═══ Information provided
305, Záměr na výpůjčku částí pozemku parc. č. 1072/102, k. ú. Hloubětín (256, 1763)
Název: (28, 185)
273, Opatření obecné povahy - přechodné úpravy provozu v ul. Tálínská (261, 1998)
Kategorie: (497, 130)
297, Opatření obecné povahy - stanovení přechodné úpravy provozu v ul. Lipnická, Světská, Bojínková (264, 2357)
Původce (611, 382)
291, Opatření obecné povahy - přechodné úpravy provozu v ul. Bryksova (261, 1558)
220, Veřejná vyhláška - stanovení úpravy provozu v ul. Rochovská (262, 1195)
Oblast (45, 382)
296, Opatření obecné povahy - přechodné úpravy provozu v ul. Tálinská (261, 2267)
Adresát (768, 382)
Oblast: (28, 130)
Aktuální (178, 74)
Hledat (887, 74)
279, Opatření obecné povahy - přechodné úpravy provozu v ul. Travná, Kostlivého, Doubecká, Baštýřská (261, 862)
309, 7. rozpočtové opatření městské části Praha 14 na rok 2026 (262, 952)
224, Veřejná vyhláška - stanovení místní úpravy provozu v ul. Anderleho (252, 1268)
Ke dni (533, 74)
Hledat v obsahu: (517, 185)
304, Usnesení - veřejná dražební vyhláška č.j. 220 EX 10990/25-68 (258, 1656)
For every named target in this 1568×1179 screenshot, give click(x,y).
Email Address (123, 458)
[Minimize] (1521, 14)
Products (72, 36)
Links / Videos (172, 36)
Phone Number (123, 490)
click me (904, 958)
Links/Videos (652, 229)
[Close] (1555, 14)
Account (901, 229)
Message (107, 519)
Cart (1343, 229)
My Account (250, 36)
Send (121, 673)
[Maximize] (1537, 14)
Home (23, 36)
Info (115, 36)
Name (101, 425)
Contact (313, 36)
══════
═══ Information provided
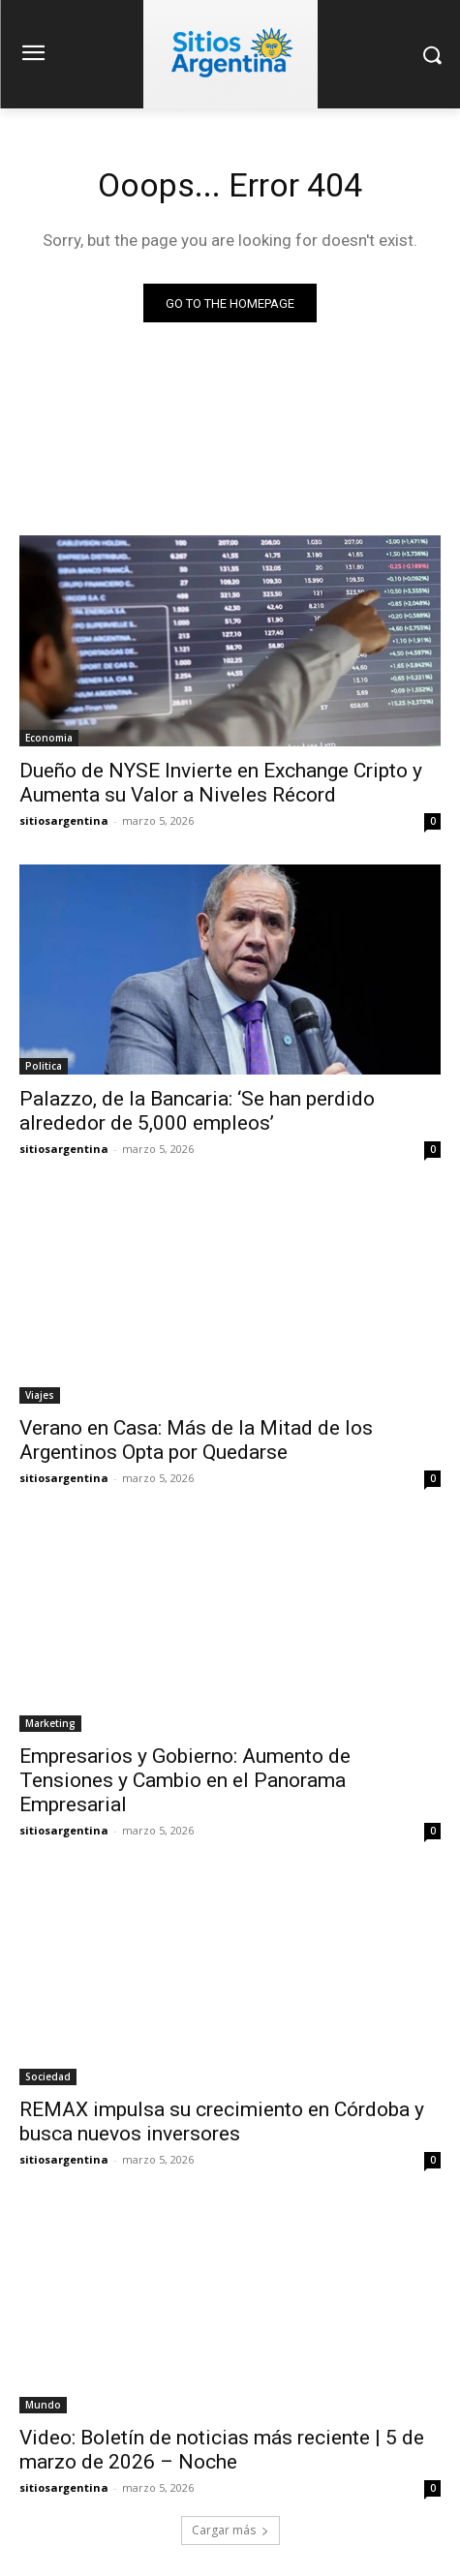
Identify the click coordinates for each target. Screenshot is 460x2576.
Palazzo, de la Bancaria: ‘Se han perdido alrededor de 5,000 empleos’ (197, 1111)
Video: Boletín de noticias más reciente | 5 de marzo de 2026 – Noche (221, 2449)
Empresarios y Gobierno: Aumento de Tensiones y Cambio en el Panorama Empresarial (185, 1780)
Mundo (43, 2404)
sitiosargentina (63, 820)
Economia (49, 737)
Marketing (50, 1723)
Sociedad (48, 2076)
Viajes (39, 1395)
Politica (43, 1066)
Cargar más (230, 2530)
══════
═══ Information provided
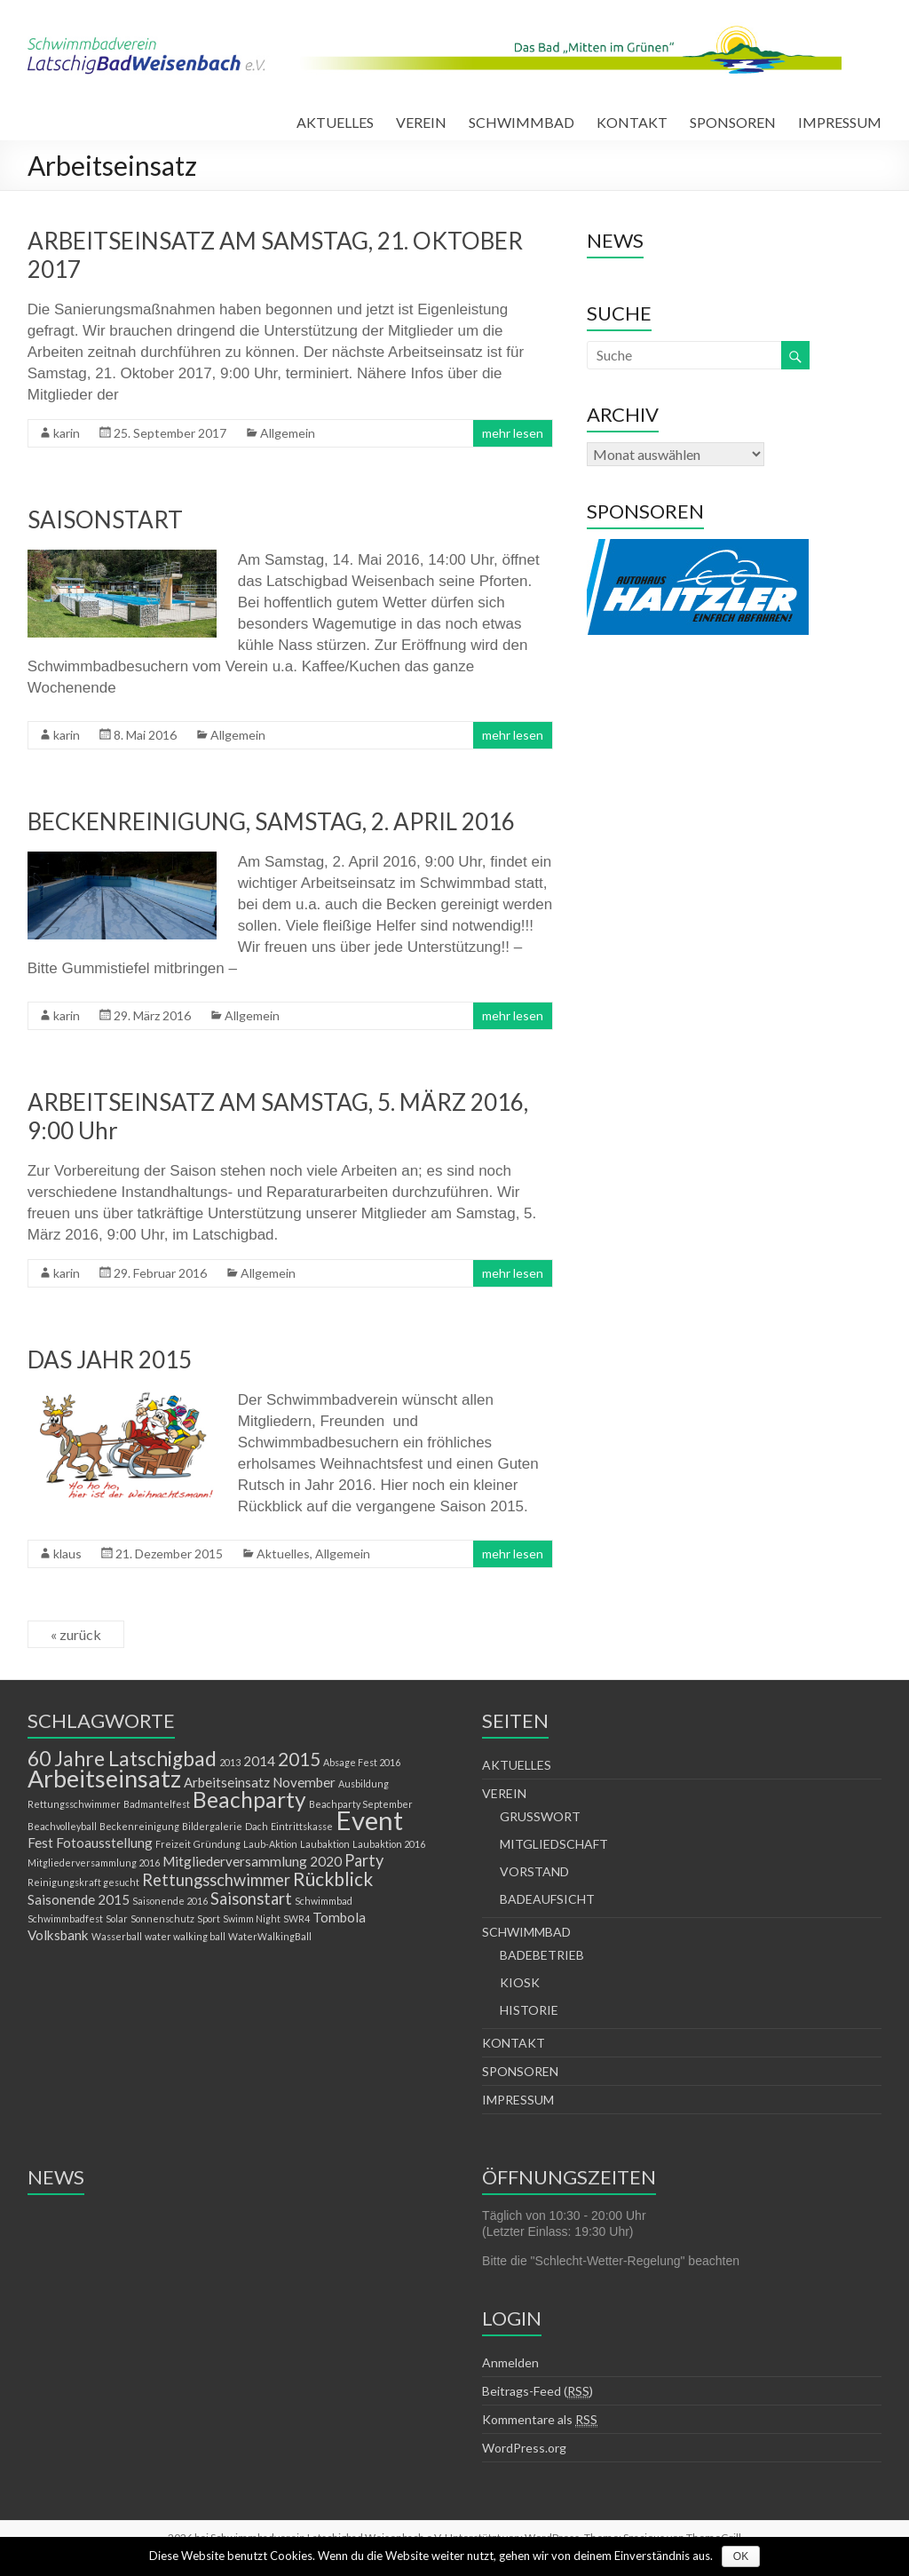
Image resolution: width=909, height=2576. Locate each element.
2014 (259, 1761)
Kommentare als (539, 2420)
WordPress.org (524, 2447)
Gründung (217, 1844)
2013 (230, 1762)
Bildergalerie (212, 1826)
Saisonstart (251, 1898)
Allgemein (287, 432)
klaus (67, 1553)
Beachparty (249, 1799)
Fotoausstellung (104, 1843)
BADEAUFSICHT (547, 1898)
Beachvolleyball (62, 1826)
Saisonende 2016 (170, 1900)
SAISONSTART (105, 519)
══════
The line above containing "305, Záměr na", the line containing "Hledat v obsahu: (517, 185)", and every line between them are to be transcribed exactly; no other line is wanted.

305, Záměr na výpůjčku částí pozemku parc. č. 1072/102, k. ú. Hloubětín (256, 1763)
Název: (28, 185)
273, Opatření obecné povahy - přechodné úpravy provozu v ul. Tálínská (261, 1998)
Kategorie: (497, 130)
297, Opatření obecné povahy - stanovení přechodné úpravy provozu v ul. Lipnická, Světská, Bojínková (264, 2357)
Původce (611, 382)
291, Opatření obecné povahy - přechodné úpravy provozu v ul. Bryksova (261, 1558)
220, Veřejná vyhláška - stanovení úpravy provozu v ul. Rochovská (262, 1195)
Oblast (45, 382)
296, Opatření obecné povahy - přechodné úpravy provozu v ul. Tálinská (261, 2267)
Adresát (768, 382)
Oblast: (28, 130)
Aktuální (178, 74)
Hledat (887, 74)
279, Opatření obecné povahy - přechodné úpravy provozu v ul. Travná, Kostlivého, Doubecká, Baštýřská (261, 862)
309, 7. rozpočtové opatření městské části Praha 14 na rok 2026 (262, 952)
224, Veřejná vyhláška - stanovení místní úpravy provozu v ul. Anderleho (252, 1268)
Ke dni (533, 74)
Hledat v obsahu: (517, 185)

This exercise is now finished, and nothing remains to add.